Mullewa residency - 2014-5

A collaboration between Mullewa Arts Development (MAD) and small places in and around Mullewa …

 

Space - place                                                         

Marco Marcon suggests that there is a strong divide between space and place in small rural communities.[1]  In Australia in particular, small places of human settlement are often isolated by immense, uninhabited spaces.  Australian landscape art has often focused on and celebrated these macro spaces rather than the micro environments – the small places where people live.

Mullewa is a good example of a small place situated between vast spaces. in 2014-5 It was an anxious community, aware that its long term viability is bound up in the fertility of the soil and the annual rainfall.

Participants in the project were asked to identify a small, significant site in or around Mullewa and write a narrative about that place, linking the ideas of identity-place-water that are so bound up in the psyche of Mullewa.
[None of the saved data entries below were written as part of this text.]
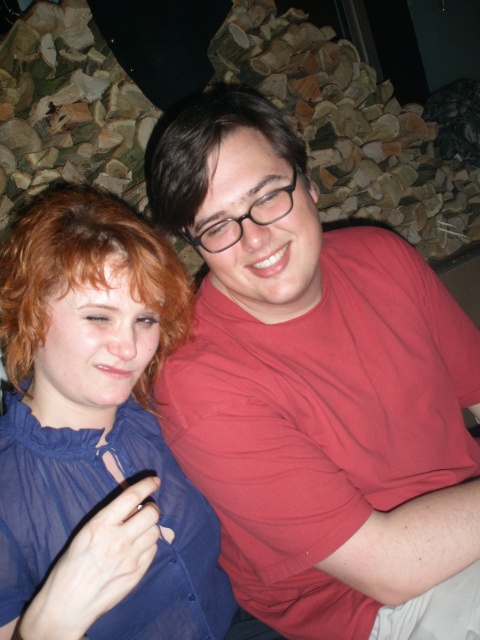 You are a photographer setting up a shoot in this scene. You need to place a small prop between the matte red shirt at center and the reddish brown curly hair at left. Based on their positions, where should the prop be placed relative to the two objects?

The matte red shirt at center is located below the reddish brown curly hair at left, so the prop should be placed between them vertically, below the reddish brown curly hair at left and above the matte red shirt at center.

You are a photographer setting up a shoot in this scene. You need to position a light source to the left of both the matte red shirt at center and the blue satin blouse at upper left. Is this possible given their positions?

The matte red shirt at center is to the right of the blue satin blouse at upper left, so placing a light source to the left of both would require positioning it to the left of the blue satin blouse at upper left since it is already the leftmost object between the two.

You are a photographer adjusting the lighting in the scene. You need to ensure that both the blue satin blouse at upper left and the reddish brown curly hair at left are well lit. Since the lighting is currently dim, where should you place the light source to illuminate both objects effectively?

The blue satin blouse at upper left is below the reddish brown curly hair at left. To illuminate both effectively, place the light source above the reddish brown curly hair at left so that it can shine down onto both the hair and the blouse below. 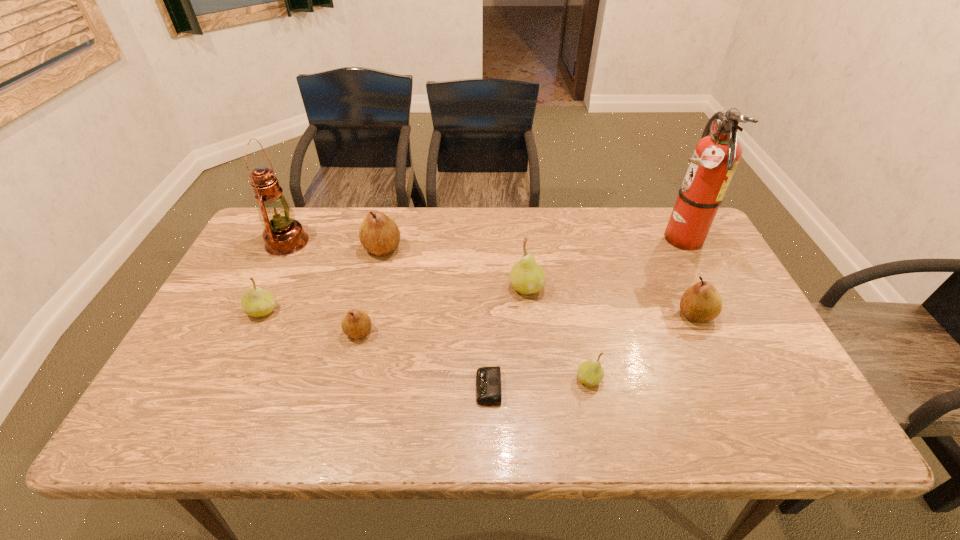 Locate an element on the screen. free space at the near edge is located at coordinates (381, 416).

Find the location of `free space at the left edge of the desktop`. free space at the left edge of the desktop is located at coordinates (274, 270).

Locate an element on the screen. free spot at the right edge of the desktop is located at coordinates (701, 335).

Identify the location of free space at the far left corner of the desktop. (299, 209).

In the image, there is a desktop. Where is `free region at the near right corner`? free region at the near right corner is located at coordinates (804, 441).

Find the location of `empty location between the biggest brown pear and the alarm clock`. empty location between the biggest brown pear and the alarm clock is located at coordinates (436, 318).

The height and width of the screenshot is (540, 960). I want to click on unoccupied area between the second green pear from right to left and the red fire extinguisher, so click(x=602, y=263).

Find the location of `free space that is in between the farthest pear and the fourth object from right to left`. free space that is in between the farthest pear and the fourth object from right to left is located at coordinates (454, 268).

Locate an element on the screen. The image size is (960, 540). free spot between the shortest object and the leftmost pear is located at coordinates (375, 349).

Where is `free spot between the nearest green pear and the alarm clock`? free spot between the nearest green pear and the alarm clock is located at coordinates (539, 383). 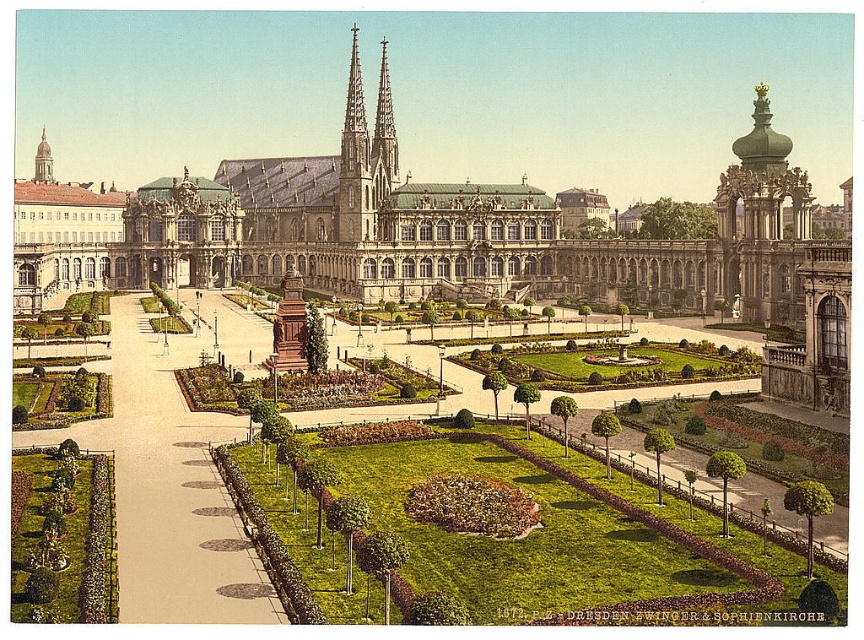 Question: Is stone palace at center behind smooth stone spire at center?

Choices:
 (A) yes
 (B) no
Each participant was given a metre of canvas and a diary to record their interactions with their chosen place over time. Sites included a town yard, a particular location on a farm and a heritage site that has historical/spiritual significance. The interactions varied – canvas was sometimes just laid in the space, while other times it was stained and rubbed. All participants used water, drawing on the notion that it is the lifeblood and key to Mullewa’s survival.[2]

[1] Marco Marcon, ed. From Space to Place(Perth: International Art Space Kellerberrin Australia (IASKA), 2005). 3, 6-7.

[2] MAD’s photographic projects attest to Mullewa’s concern with water.

Julie Freeman

Gnamma Hole, (2015), 1000 x 1000 mm, frottage, dirt and algae on canvas

I came to Mullewa twenty years ago as a graduate teacher, found my farmer and married him. Now we have two adolescent daughters who are away at boarding school and I am retired from teaching. Our home farm is thirty kilometres south of Mullewa as you head to Mingenew.

I chose to explore the gnamma hole on our property; I’ve learnt a lot abocanvs to stop evaporation, and just know where these sources of water were. Ours is right out in the middle of a wheat paddock so if you didn’t know it was there you wouldn’t find it; you’d never accidentally stumble across it. You cannot see it from the road. Even walking through the paddock you don’t know it is there until you are right on top of it.

The site must be important to me because it keeps playing on my mind. I can’t help thinking it’s an indication that people have been here for a very long time. And the people who were here and used that gnamma hole as a source of water – nobody knows who they were and nobody will ever know who they were. They got lost in time. It reminds me that in a couple for hundreds years’ time nobody will know who I was either. And nobody will remember who we were. And who knows there may not even be a farm here. It may all have reverted back to bush by then so it reminds me that although people have always been here we do not actually own this place. And we don’t really matter if that makes sense. It is all very ephemeral. And that is not a bad thing. It stops you taking yourself seriously. And in some ways it takes the pressure off you. It is not really all going to matter in a hundred years’ time as long as you do no harm while you are here. That’s what I think about when I am sitting out there rubbing the rock. There would have been women sitting out there … a thousand years ago, maybe not rubbing the rock, maybe taking water out of the hole, maybe cleaning it or maybe doing something with their family. And I am just another link in this very long chain.

(Thanks go to Julie Freeman who generously gave permission for her text and the following images to feature on the website.)

Valdene Diprose

The Waterfalls, (2015), 2000 x 1000 mm, frottage, dirt and rock fragments on canvas

In childhood, my farming family were constantly anxious, scanning the horizon, willing rain. Only ccasionally, there was the worrying question, ‘Will it stop?’ Once, I remember husbanding newborn lambs in chill driving rain, and having to stop mid-paddock, several times to empty overflowing waterlogged rubber boots.

Water is still a mecca that brings both joy and disquiet. On arrival in Mullewa, I was drawn to the the spectacular rocks at the Waterfalls, with their white stripes of quartz squeezed into bold patterns between hard red sandstone. As a transient visitor, it seemed appropriate to make work in a tourist destination that is also a much-loved place for the locals.

It is easy to see that the Waterfalls is, at times, a place of drama. Its history is on show in the uprooted trees and the mud washed rocks. On the last day of July working at the site, after substantial rain, I was startled to witness the river’s headwaters surge across the rocky floodplain, only to find, on the following day, the water had ebbed away.